Mr Gallois called for a state bank to channel cheap credit to exporters, a subsidy likely to raise the eyebrows of the EU’s competition police.
Much of the report is a slap in the face for Mr Hollande who cut VAT in June to protect buying power and has just raised company taxes yet further in the 2013 budget. He is facing a nationwide revolt by business leaders.
Arnaud Montebourg, the production revival minister, vowed to study the report with “respect”, acknowledging that France faces a national emergency.
French industry has been losing 60,000 jobs a year for a decade, cutting manufacturing to 12pc of GDP – the same as Britain. This has become a neuraligic issue over recent months with a string of high-profile plant closures and a state rescue for Renault, which saw car sales crash 26pc in October.
“The socialist government is not ready to confront the unions or reform the French economy funadamentally,” said professor Eric Dor from IESEG School of Management in Lille.
“We are wasting years. Unlike Germany, we don’t compete well in hi-tech areas and we face competition from Italy and Spain as they cut unit labour costs. The government is in denial about this,” he said.
France’s share of world exports has fallen to 3pc from 6.3pc in 1990, losing ground against Spain, Beglium, and Holland, as well as Germany. The trade balance has switched from surplus of 2.5pc of GDP to a deficit of 2.4pc over the last twelve years.

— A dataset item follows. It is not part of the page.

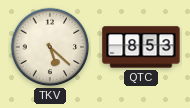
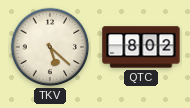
QTC: 8:53 -> 8:02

While Germany squeezed wages in the early EMU years to gain an edge, France let unit labour costs ratchet upwards to €35.30 an hour. This is now 10pc above German levels. The IMF said much of French industry is in “low to medium-tech products” that face rivals in Asia.
Gaulliste deputy Jacques Myard said it is too late for France to claw back the lost ground within EMU. “Only a devaluation of 30pc against Germany can restore the competitiveness of French firms and provide the necessary shock. We have to confront the real issue, which is that the euro is strangling the French economy. We have to leave. All else is just waffle,” he said.

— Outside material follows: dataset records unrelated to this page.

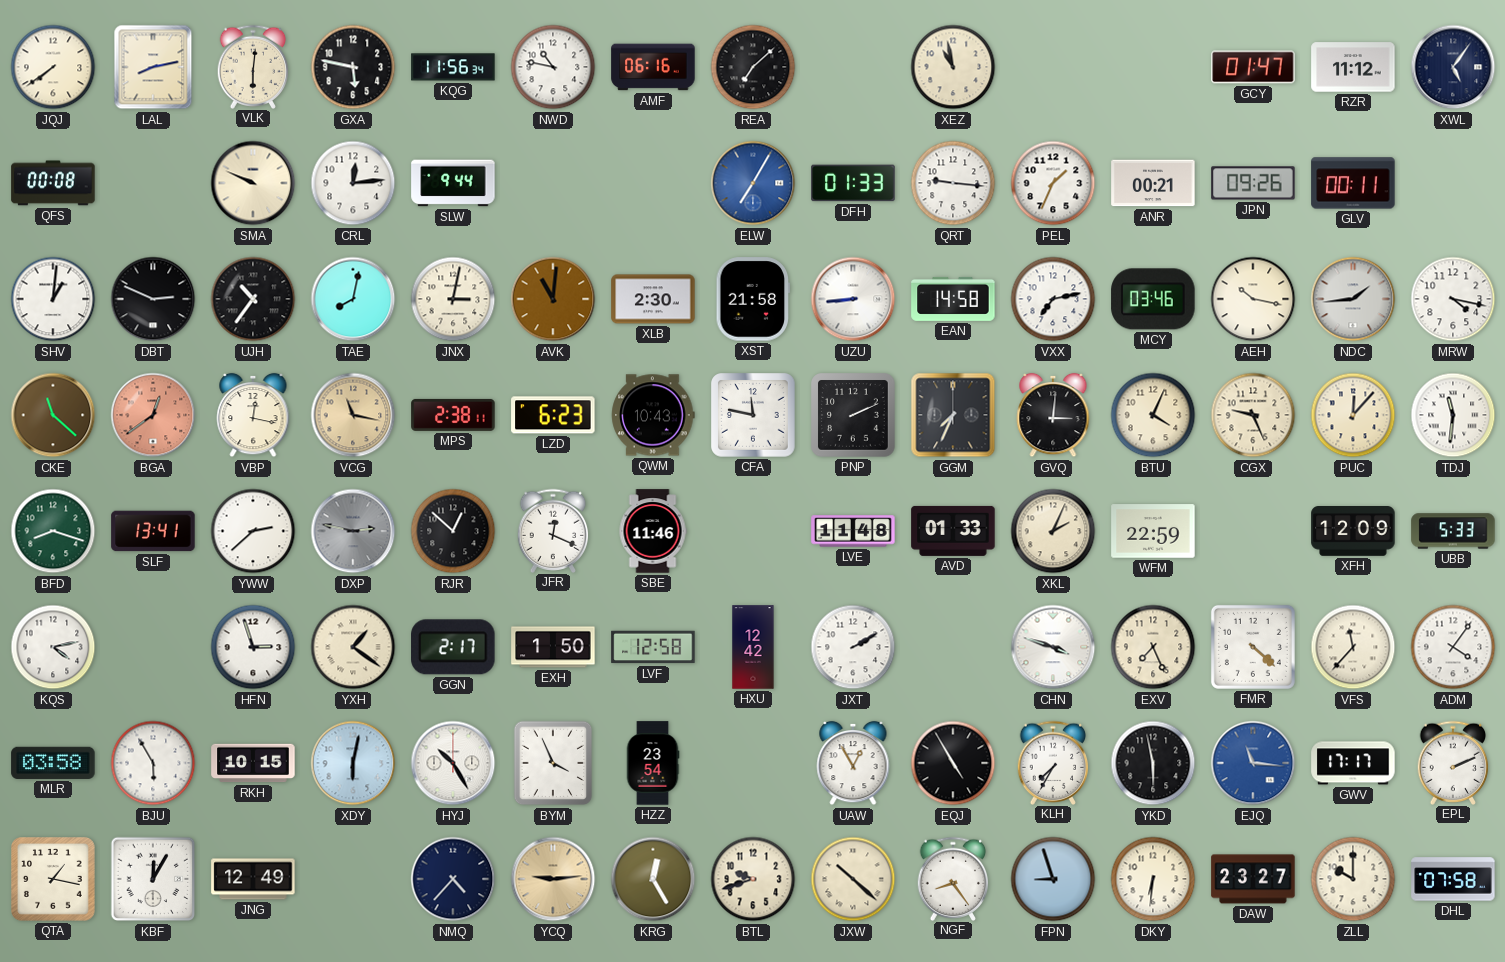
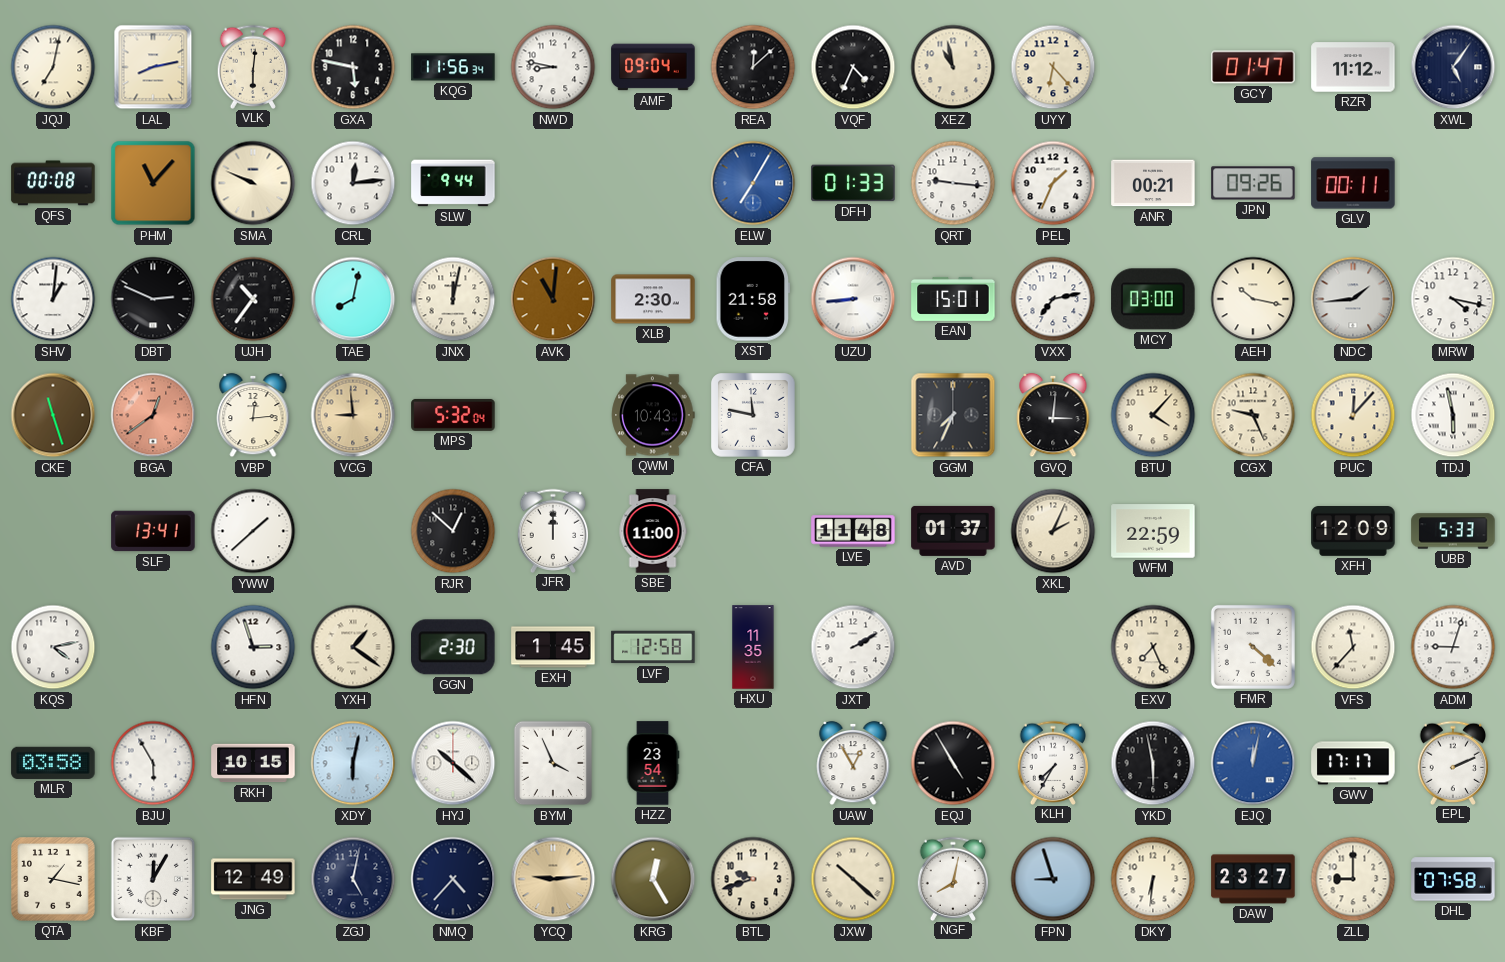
JQJ: 7:39 -> 7:02
NWD: 10:47 -> 8:47
AMF: 06:16 -> 09:04
REA: 7:08 -> 12:08
VQF: none -> 4:34
UYY: none -> 6:23
PHM: none -> 11:07
JNX: 3:02 -> 12:02
EAN: 14:58 -> 15:01
MCY: 03:46 -> 03:00
CKE: 11:22 -> 11:27
VBP: 12:17 -> 12:14
VCG: 11:17 -> 8:59
MPS: 2:38 -> 5:32
LZD: 6:23 -> none
PNP: 2:11 -> none
BTU: 4:04 -> 4:07
TDJ: 11:31 -> 5:58
BFD: 8:18 -> none
YWW: 2:38 -> 1:38
DXP: 2:47 -> none
JFR: 12:19 -> 12:00
SBE: 11:46 -> 11:00
AVD: 01:33 -> 01:37
GGN: 2:17 -> 2:30
EXH: 1:50 -> 1:45
HXU: 12:42 -> 11:35
CHN: 3:48 -> none
ADM: 4:06 -> 9:03
HYJ: 10:25 -> 10:22
EJQ: 11:16 -> 12:02
ZGJ: none -> 5:02
NGF: 8:24 -> 8:02
ZLL: 10:00 -> 9:00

Free market critics say France’s root problem is a Leviathan state – now 56pc of GDP, higher than Denmark – combined with cossetted welfare and early retirement. Just 40pc of those aged 55 to 64 are in work, compared with 57.7pc in Germany.
Mr Gallois was careful not to criticise the sacred modèle français. He also dropped his call for shale gas development after the Greens said it would “absolutely violate” the party’s post-election deal with Mr Hollande.

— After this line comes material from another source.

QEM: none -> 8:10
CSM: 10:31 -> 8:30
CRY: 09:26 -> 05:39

Dominique Barbet from BNP Paribas said faiure to exploit France abundant shale reserves may prove as costly mistake as nuclear power plants age and French electricity prices climb towards EU levels. “The loss of this comparative advantage threatens the existence of entire energy-intensive manufacturing sectors, such as aluminium, glass, and steel,” he said.
Mr Hollande promised “tough decisions” when he unveils his own reform package on Tuesday.
Mr Dor said the president had better deliver. “If he refuses to act, the markets will act for him. Perhaps that is the sort of shock that it will take.”